TASK BRIEF –
Write out, exactly and in full, the records given below, but not their pictures.

Data excerpts
• • •
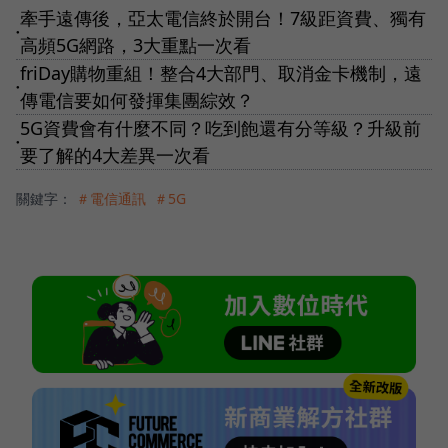
牽手遠傳後，亞太電信終於開台！7級距資費、獨有
●
高頻5G網路，3大重點一次看
friDay購物重組！整合4大部門、取消金卡機制，遠
●
傳電信要如何發揮集團綜效？
5G資費會有什麼不同？吃到飽還有分等級？升級前
●
要了解的4大差異一次看
關鍵字：
＃電信通訊
＃5G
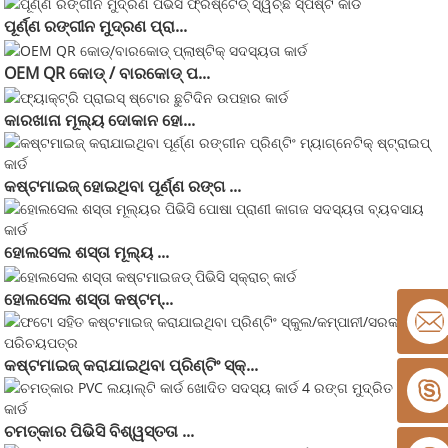
ପୂର୍ଣ୍ଣ ରଙ୍ଗୀନ ମୁଦ୍ରଣ ପ୍ରା...
OEM QR କୋଡ୍ / ବାରକୋଡ୍ ପ...
କାରଖାନା ମୂଲ୍ୟ ଦୋକାନ ହୋ...
କଷ୍ଟମାଇଜ୍ ହୋଇଥିବା ପୂର୍ଣ୍ଣ ରଙ୍ଗ ...
ହୋଲସେଲ ଶସ୍ତା ମୂଲ୍ୟ ...
ହୋଲସେଲ ଶସ୍ତା କଷ୍ଟମ୍...
କଷ୍ଟମାଇଜ୍ କରାଯାଇଥିବା ପ୍ରିଣ୍ଟିଂ ସ୍କ୍...
ଚମତ୍କାର ପିଭିସି ବିଶ୍ୱସ୍ତତା ...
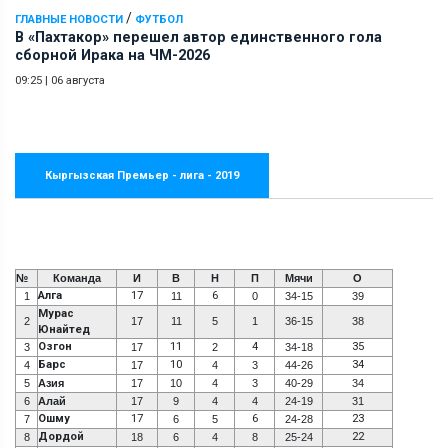
/
ГЛАВНЫЕ НОВОСТИ
ФУТБОЛ
В «Пахтакор» перешел автор единственного гола
сборной Ирака на ЧМ-2026
09:25
|
06 августа
Кыргызская Премьер - лига - 2019
№
Команда
И
В
Н
П
Мячи
О
Алга
17
6
1
11
0
34-15
39
Мурас
2
17
11
5
1
36-15
38
Юнайтед
Озгон
11
4
35
3
17
2
34-18
Барс
10
34
4
17
4
3
44-26
5
Азия
17
10
4
3
40-29
34
6
Алай
17
9
4
4
24-19
31
Ошму
17
6
23
7
6
5
24-28
Дордой
22
8
18
6
4
8
25-24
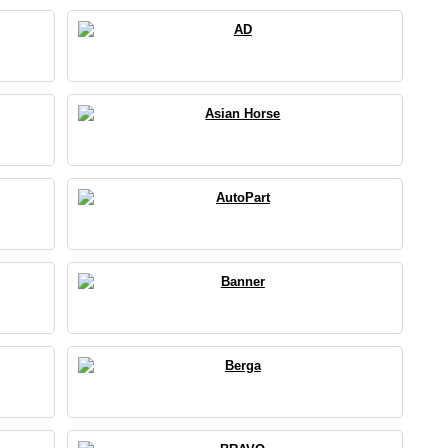
AD
Asian Horse
AutoPart
Banner
Berga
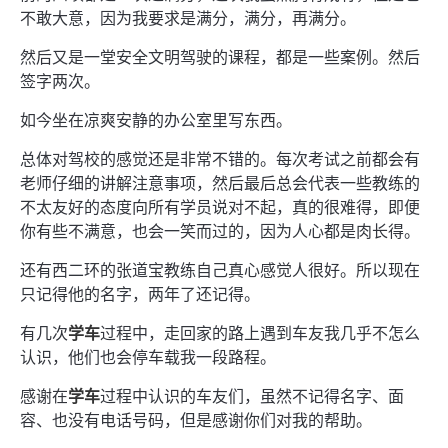
不敢大意，因为我要求是满分，满分，再满分。
然后又是一堂安全文明驾驶的课程，都是一些案例。然后
签字两次。
如今坐在凉爽安静的办公室里写东西。
总体对驾校的感觉还是非常不错的。每次考试之前都会有
老师仔细的讲解注意事项，然后最后总会代表一些教练的
不太友好的态度向所有学员说对不起，真的很难得，即便
你有些不满意，也会一笑而过的，因为人心都是肉长得。
还有西二环的张道宝教练自己真心感觉人很好。所以现在
只记得他的名字，两年了还记得。
有几次
学车
过程中，走回家的路上遇到车友我几乎不怎么
认识，他们也会停车载我一段路程。
感谢在
学车
过程中认识的车友们，虽然不记得名字、面
容、也没有电话号码，但是感谢你们对我的帮助。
• • •
WRITTEN SOLUTION –
牽手遠傳後，亞太電信終於開台！7級距資費、獨有
●
高頻5G網路，3大重點一次看
friDay購物重組！整合4大部門、取消金卡機制，遠
●
傳電信要如何發揮集團綜效？
5G資費會有什麼不同？吃到飽還有分等級？升級前
●
要了解的4大差異一次看
關鍵字：
＃電信通訊
＃5G
ପୂର୍ଣ୍ଣ ରଙ୍ଗୀନ ମୁଦ୍ରଣ ପ୍ରା...
OEM QR କୋଡ୍ / ବାରକୋଡ୍ ପ...
କାରଖାନା ମୂଲ୍ୟ ଦୋକାନ ହୋ...
କଷ୍ଟମାଇଜ୍ ହୋଇଥିବା ପୂର୍ଣ୍ଣ ରଙ୍ଗ ...
ହୋଲସେଲ ଶସ୍ତା ମୂଲ୍ୟ ...
ହୋଲସେଲ ଶସ୍ତା କଷ୍ଟମ୍...
କଷ୍ଟମାଇଜ୍ କରାଯାଇଥିବା ପ୍ରିଣ୍ଟିଂ ସ୍କ୍...
ଚମତ୍କାର ପିଭିସି ବିଶ୍ୱସ୍ତତା ...
/
ГЛАВНЫЕ НОВОСТИ
ФУТБОЛ
В «Пахтакор» перешел автор единственного гола
сборной Ирака на ЧМ-2026
09:25
|
06 августа
Кыргызская Премьер - лига - 2019
№
Команда
И
В
Н
П
Мячи
О
Алга
17
6
1
11
0
34-15
39
Мурас
2
17
11
5
1
36-15
38
Юнайтед
Озгон
11
4
35
3
17
2
34-18
Барс
10
34
4
17
4
3
44-26
5
Азия
17
10
4
3
40-29
34
6
Алай
17
9
4
4
24-19
31
Ошму
17
6
23
7
6
5
24-28
Дордой
22
8
18
6
4
8
25-24
AD
Asian Horse
AutoPart
Banner
Berga
不敢大意，因为我要求是满分，满分，再满分。
然后又是一堂安全文明驾驶的课程，都是一些案例。然后
签字两次。
如今坐在凉爽安静的办公室里写东西。
总体对驾校的感觉还是非常不错的。每次考试之前都会有
老师仔细的讲解注意事项，然后最后总会代表一些教练的
不太友好的态度向所有学员说对不起，真的很难得，即便
你有些不满意，也会一笑而过的，因为人心都是肉长得。
还有西二环的张道宝教练自己真心感觉人很好。所以现在
只记得他的名字，两年了还记得。
有几次
学车
过程中，走回家的路上遇到车友我几乎不怎么
认识，他们也会停车载我一段路程。
感谢在
学车
过程中认识的车友们，虽然不记得名字、面
容、也没有电话号码，但是感谢你们对我的帮助。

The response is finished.